New York Appellate Division Reports

KRYSTAL INVESTIGATION v. UNITED PARCEL, 2006-04146 [2d Dept
12-26-2006] 2006 NY Slip Op 10029 Krystal Investigations &
Security Bureau, Inc., appellant, v. United Parcel Service,
Inc., respondent. 2006-04146. Appellate Division of the
Supreme Court of New York, Second Department. Decided on
December 26, 2006.

In an action to recover damages for breach of contract, the
plaintiff appeals from an order of the Supreme Court,
Nassau County (Lally, J.), dated March 29, 2006, which
granted the defendant’s motion to dismiss the complaint
pursuant to CPLR 3211(a)(1) and (7).

Mitchell J. Devack, PLLC, East Meadow, N.Y., for appellant.

DLA Piper Rudnick Gray Cary, US, LLP, New York, N.Y.
(Stephen P. McLaughlin and Leeanne S. Neri of counsel), for
respondent.

HOWARD MILLER, J.P., STEPHEN G. CRANE, ROBERT A. LIFSON,
MARK C. DILLON, JJ.

DECISION & ORDER

ORDERED that the order is affirmed, with costs.

The plaintiff is a security service corporation, and the
defendant is a package delivery company. In 1999 the
parties entered into a three-year contract whereby the
plaintiff was to provide armed guard service at “such times
and at such locations as [the defendant] may request.” This
contract was later extended until July 2005. From 1999
until 2003 the plaintiff furnished armed guards at two of
the defendant’s warehouse locations, one in Queens and one
in Brooklyn.

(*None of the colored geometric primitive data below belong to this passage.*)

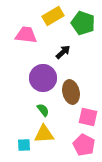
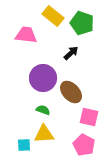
yellow rectangle: rotated 70 degrees clockwise
green pentagon: moved 1 px left
black arrow: moved 8 px right, 1 px down
brown ellipse: rotated 30 degrees counterclockwise
green semicircle: rotated 32 degrees counterclockwise
pink square: moved 1 px right
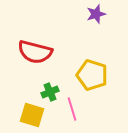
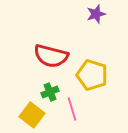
red semicircle: moved 16 px right, 4 px down
yellow square: rotated 20 degrees clockwise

Sometime around the middle of 2003 the
defendant decided that it would only require the
plaintiff’s guard services at its Queens location. The
plaintiff commenced this action claiming that the defendant
breached the contract by discontinuing service at the
Brooklyn location. The defendant moved to dismiss the
complaint arguing that it was entitled to discontinue part
of the plaintiff’s services under the language of the
contract. The court found that the language in the contract
was “not ambiguous and is clear as used in this agreement
and as a result . . . [the] complaint must be dismissed.”
We agree.

An unambiguous and clear contract should be enforced
according to its terms (see Matter of Wallace v 600
Partners Co., 86 NY2d 543, 548; W.W.W. Assoc. v
Giancontieri, 77 NY2d 157, 159-160). Accordingly, evidence
outside the “four corners of the document” is generally not
admissible to vary or alter the writing (see W.W.W. Assoc.
v Giancontieri, supra at 162; Automative Mgt. Group v SRB
Mgt. Co., 239 AD2d 450, 451). As stated by the Court of
Appeals in the recent case of Greenfield v Philles Records,
98 NY2d 562, 569, 570:

“Extrinsic evidence of the parties’ intent may be
considered only if the agreement is ambiguous, which is an
issue of law for the courts to decide . . . A contract is
unambiguous if the language it uses has a definite and
precise meaning, unattended by danger of misconception in
the purport of the [agreement] itself, and concerning
which there is no reasonable basis for a difference of
opinion'(Breed v Insurance Co. of N. Am., 46 NY2d 351,
355; reargument denied 46 NY2d 940 [1979]). Thus, if the
agreement on its face is reasonably susceptible of only
one meaning, a court is not free to alter the contract
to reflect its personal notions of fairness and equity”
(other citations omitted).

(see also Kass v Kass, 91 NY2d 554, 566; Van Wagner Adv.
Corp. v S & M Enters., 67 NY2d 186, 188, 191).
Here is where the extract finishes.